Der Pflichtteil
Unabhängig vom Testament besteht für Ehepartner*innen sowie die direkten Nachkommen des Erblassers (Kinder und Kindeskinder) ein gesetzlicher Mindestanspruch auf einen Teil des Erbes (Hälfte des gesetzlichen Erbteils). Der Pflichtteil des Ehepartners ist daher ein Sechstel (sofern es Kinder gibt), der Pflichtteil der Kinder beträgt ein Drittel Der Pflichtteilanspruch ist nicht der Anspruch, bestimmte Gegenstände aus dem Nachlass zu erhalten, sondern lediglich eine Geldforderung, die dem Pflichtteilsberechtigten gegen den Erben/die Erbin zusteht. Dessen Erfüllung kann er /sie ein Jahr nach dem Tod des Verstorbenen einfordern. Die Berechnung des Pflichtteils orientiert sich an dem durch Schätzung ermittelten Wert der sogenannten reinen Verlassenschaft (Verlassenschaftsvermögen abzüglich Schulden, Begräbniskosten, Kosten des Verlassenschaftsverfahrens)
Pflichtteilberechtigte haben im Zuge eines Verlassenschaftsverfahrens das Recht, die Schätzung des Nachlasses zu verlangen. Ist der Pflichtteil nicht durch Zuwendungen auf den Todesfall oder durch Schenkungen zu Lebzeiten des Erblassers/der Erblasserin ausreichend gedeckt, so steht dem Pflichtteilsberechtigten ein Geldpflichtteilsanspruch bzw. Pflichtteilsergänzungsanspruch zu
Hinzu- und Anrechnung von Schenkungen auf den Pflichtteil
Die Hinzu- und Anrechnung von Schenkungen noch zu Lebzeiten auf den Pflichtteil soll verhindern, dass das Pflichtteilsrecht umgangen wird. Auf Verlangen eines pflichtteilberechtigten Erben sind Schenkungen an Personen, die zum Kreis der Pflichtteilsberechtigten zählen, der Verlassenschaft hinzuzurechnen und auf den Pflichtteil der beschenkten Person anzurechnen. Obwohl sich die geschenkte Sache nicht mehr in der Verlassenschaft befindet, wird sie also wertmäßig bei der Berechnung des Pflichtteils berücksichtigt. Die Hinzu- und Anrechnungspflicht hängt davon ab, ob die Zuwendung an eine pflichtteilsberechtigte Person oder an eine andere Person erfolgt ist.

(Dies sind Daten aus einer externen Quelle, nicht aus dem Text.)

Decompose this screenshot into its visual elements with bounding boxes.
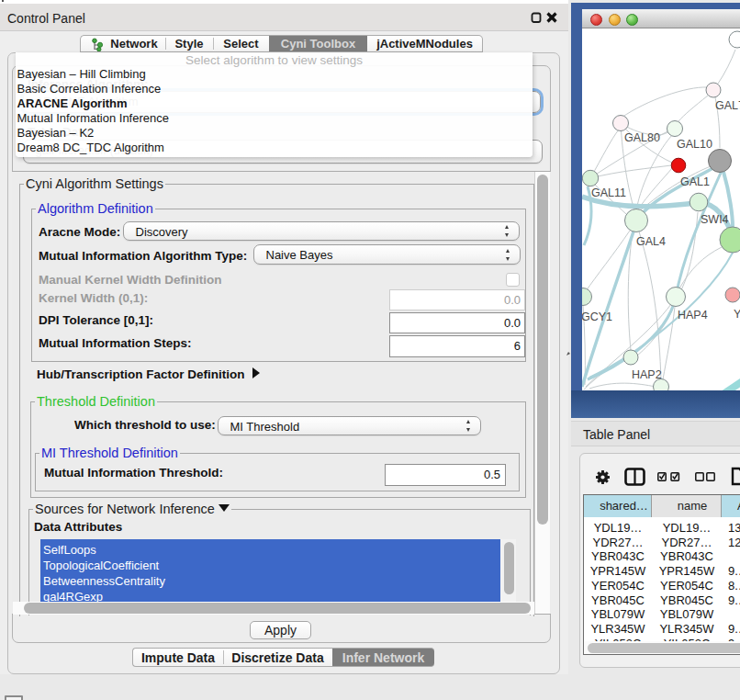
svg-text:GAL80: GAL80 <box>624 131 660 144</box>
svg-text:GAL11: GAL11 <box>591 186 626 199</box>
svg-text:SWI4: SWI4 <box>701 213 729 226</box>
svg-text:GCY1: GCY1 <box>582 310 612 323</box>
svg-text:GAL7: GAL7 <box>715 99 740 112</box>
svg-text:YMR: YMR <box>734 308 740 321</box>
svg-text:HAP2: HAP2 <box>632 368 662 381</box>
svg-text:GAL1: GAL1 <box>680 175 710 188</box>
svg-text:GAL10: GAL10 <box>677 138 712 151</box>
svg-text:GAL4: GAL4 <box>636 235 666 248</box>
svg-text:HAP4: HAP4 <box>678 309 708 322</box>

Zuwendungen an pflichtteilsberechtigte Personen (direkte Nachkommen oder Ehegatten) werden unbefristet hinzu- und angerechnet, Zuwendungen an nicht pflichtteilsberechtigte Personen nur dann, wenn die Zuwendung innerhalb von zwei Jahren vor dem Tod des Verstorbenen gemacht wurde.
Zuwendungen zu gemeinnützigen Zwecken werden nicht auf den Pflichtteil angerechnet, sie sind von der Anrechnungspflicht ausgenommen.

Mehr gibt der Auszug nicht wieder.